The word "Saint" occurs in some lines of the data. Return each such line.

RECORD SET section start

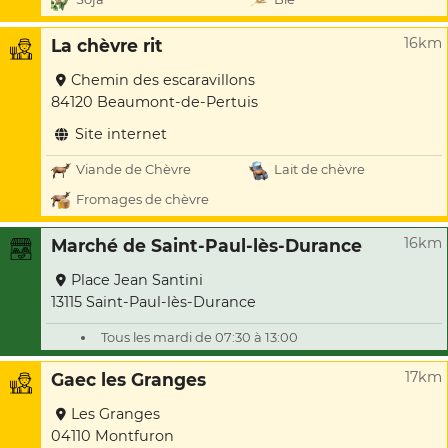
16km
La chèvre rit
Chemin des escaravillons
84120 Beaumont-de-Pertuis
Site internet
Viande de Chèvre
Lait de chèvre
Fromages de chèvre
16km
Marché de Saint-Paul-lès-Durance
Place Jean Santini
13115 Saint-Paul-lès-Durance
Tous les mardi de 07:30 à 13:00
17km
Gaec les Granges
Les Granges
04110 Montfuron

RECORD SET section end

» **SOLUTION FOR THIS PROBLEM**
Marché de Saint-Paul-lès-Durance
13115 Saint-Paul-lès-Durance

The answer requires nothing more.